I just wanted to say hello, and mention that I have a JC Higgins Flightliner that I just brought back from the dead. 
I know it's probably blasphemous to do what I've done to it, but after combing the web for parts I can see that I'd be waiting an awfully long time to get it to it's former glory. So here she is... 

I just realized I posted in the wrong place, sorry bout that...


----------



## pedal alley (May 31, 2009)

*hey mark*

cool hotrod .
left & right pedals.LOL.
welcome to the cabe.


----------



## mastronaut (May 31, 2009)

HEY! hahahah can I tell the difference between left and right? NO!


----------



## MartyW (May 31, 2009)

Welcome to the CABE from San Diego.
Cool Bike ,the important part is that you like it!  Good Job.


----------



## 37fleetwood (Jun 1, 2009)

Welcome to the forum! I moved your thread for you, hope you don't mind. love your Flightliner, very cool! you ought to check out this site:
http://ratrodbikes.com


----------



## mastronaut (Jun 1, 2009)

*RR Bikes*



37fleetwood said:


> Welcome to the forum! I moved your thread for you, hope you don't mind. love your Flightliner, very cool! you ought to check out this site:
> http://ratrodbikes.com





I'm on it already, as a matter of fact check this...

http://ratrodbikes.com/forum/viewtopic.php?f=21&t=16292&st=0&sk=t&sd=a


----------



## bikeriderx (Jun 23, 2009)

*Hey Pal!*

Great Bike!! Been on RRB 4a while! rms37 directed me here! So how does it feel to be "on training wheels" again!


----------



## Adamtinkerer (Jun 25, 2009)

I just keep following Scott (37Fleetwood)! I saw his post on Yahoo's balloon tire bicycles group, which led me to the awesome RRB, and then here!  I already had a link to this site, but never noticed the forum until then! Viva La Vintage!


----------



## how (Jul 6, 2009)

*the bike is so cool,,,cept,,,*

get rid of that stupid rear rack,,that screws up the entire thing


----------



## Travis (Jul 7, 2009)

*ratrodbikes*

Welcome to CABE... I met you on ratrodbikes already.
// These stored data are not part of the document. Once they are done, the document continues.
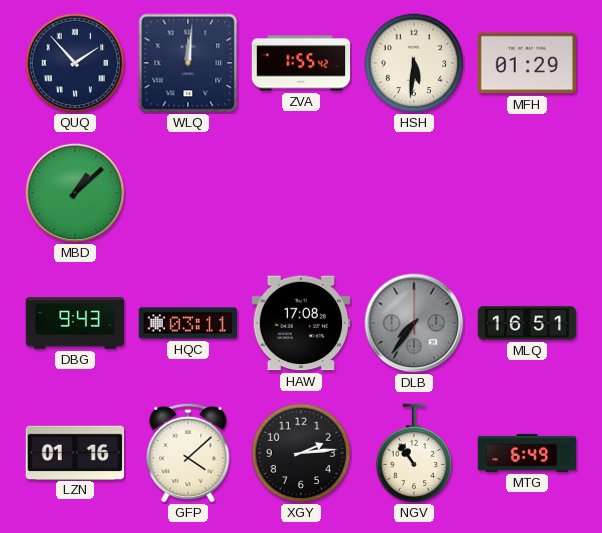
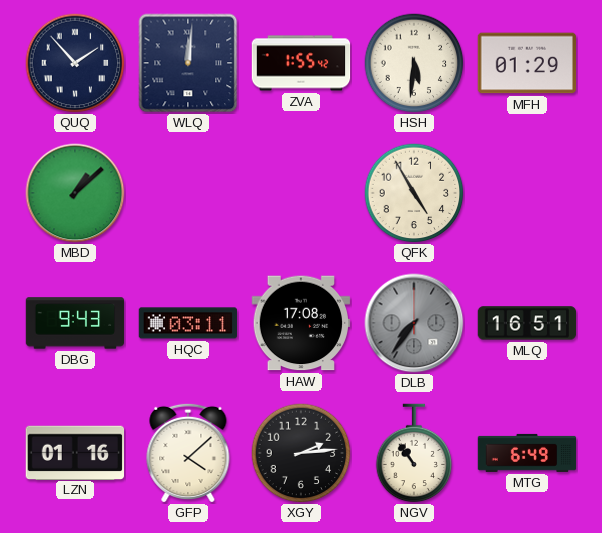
QFK: none -> 4:55
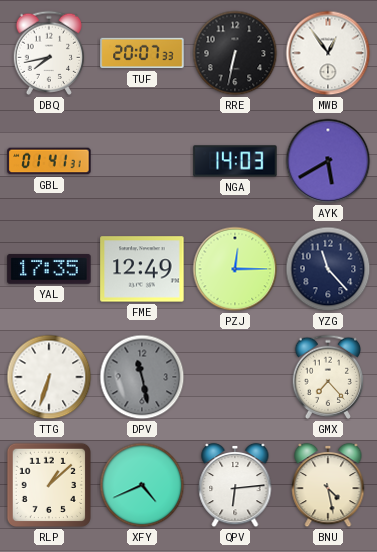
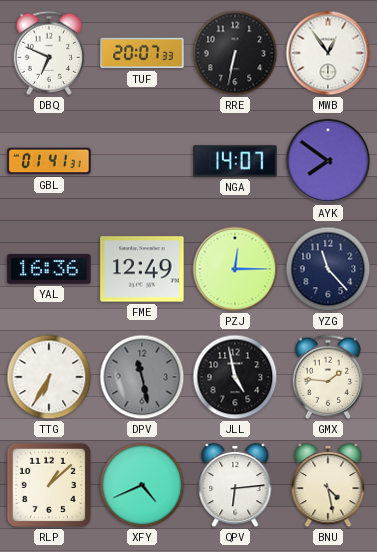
DBQ: 7:43 -> 6:49
NGA: 14:03 -> 14:07
AYK: 5:40 -> 7:51
YAL: 17:35 -> 16:36
TTG: 6:33 -> 6:35
JLL: none -> 4:58
GMX: 7:23 -> 1:46
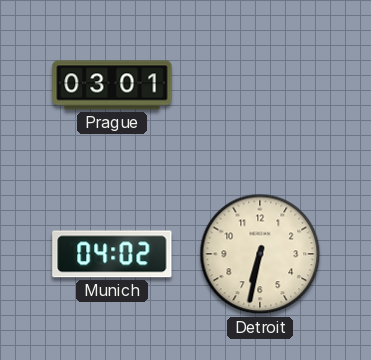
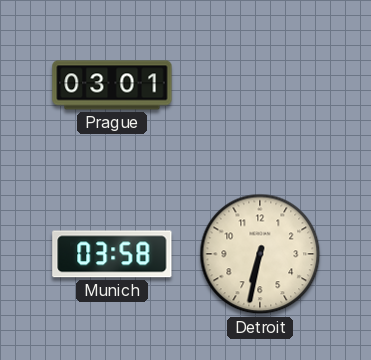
Munich: 04:02 -> 03:58
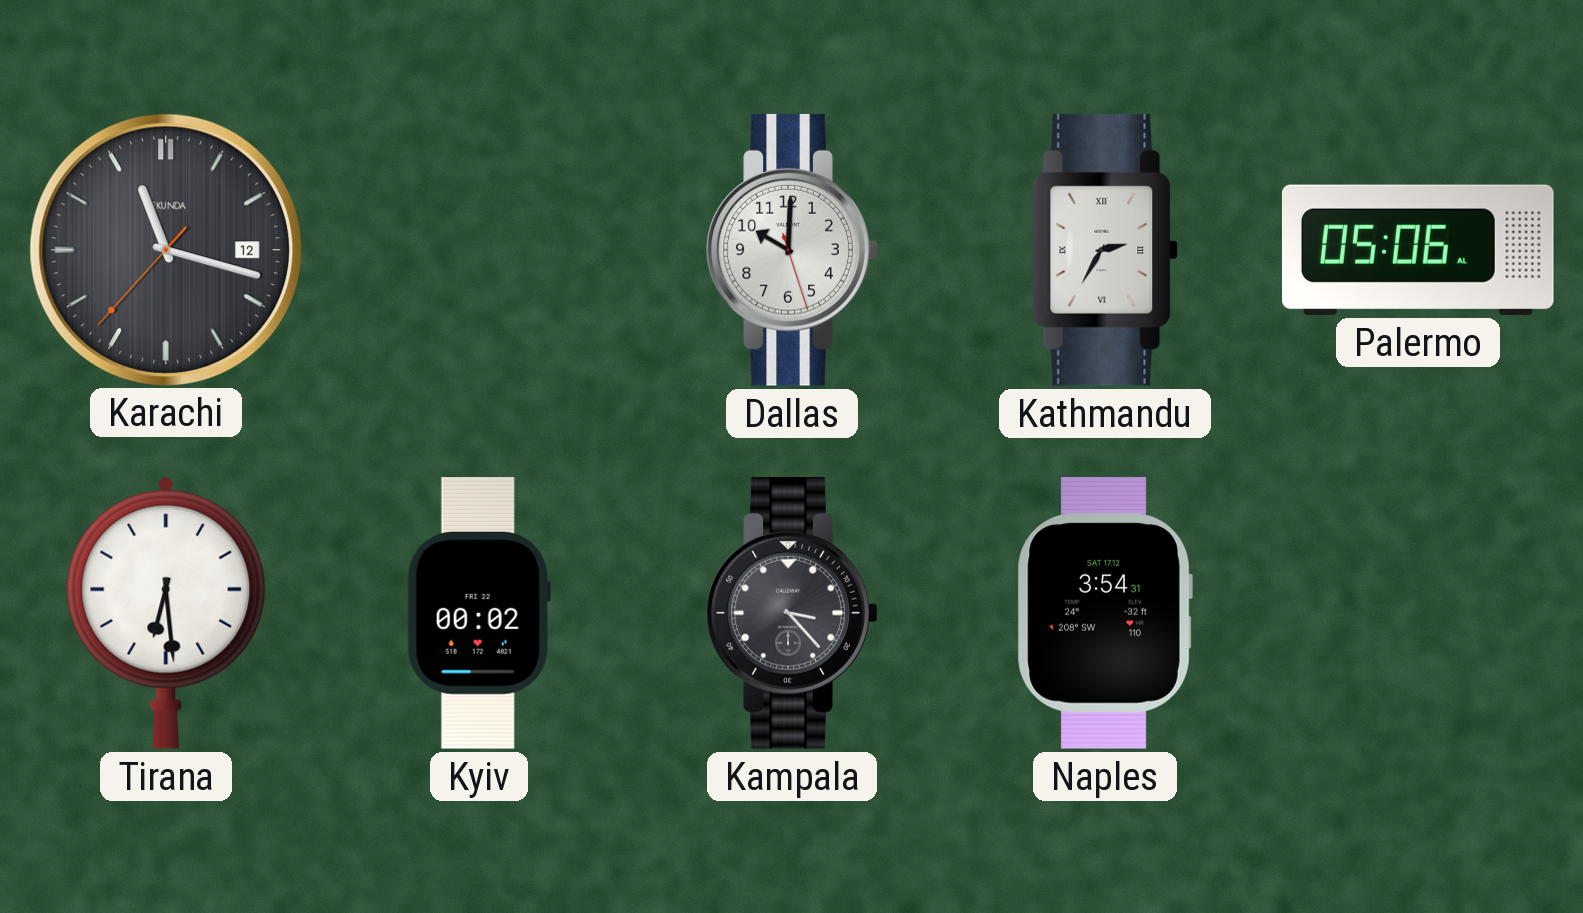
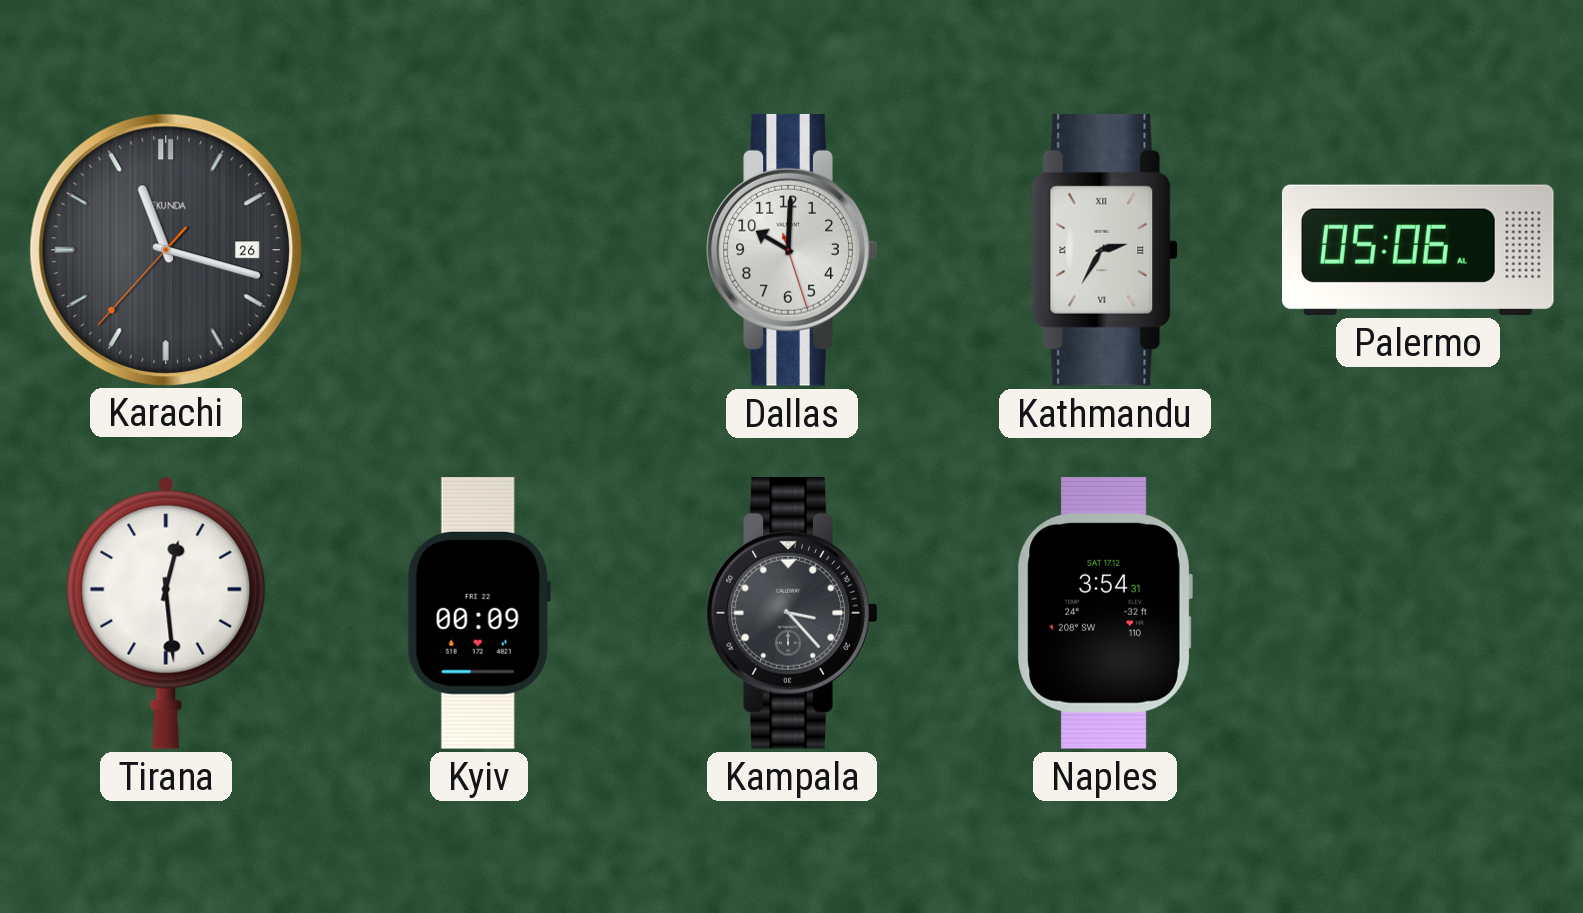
Karachi date: 12 -> 26
Tirana: 6:29 -> 12:29
Kyiv: 00:02 -> 00:09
I love my Flightliner, and working in it has made me want to start another bike. I didn't get into it as a hobby, but I really want to be working on another bike! I have a friend who'd willing to give me a 70s Western Flyer... pretty bad shape, but it's dying to be a fun bike like yours.


----------



## mastronaut (Jul 7, 2009)

*Rear rack*



how said:


> get rid of that stupid rear rack,,that screws up the entire thing




Beauty is in the eye of the beholder, I think it flows nicely with the curves of the bike's lines. So I'm afraid you've been over ruled! 

Hello to the forum riders, funny how I've seen many familiar names and bikes on a lot of the bike sites!


----------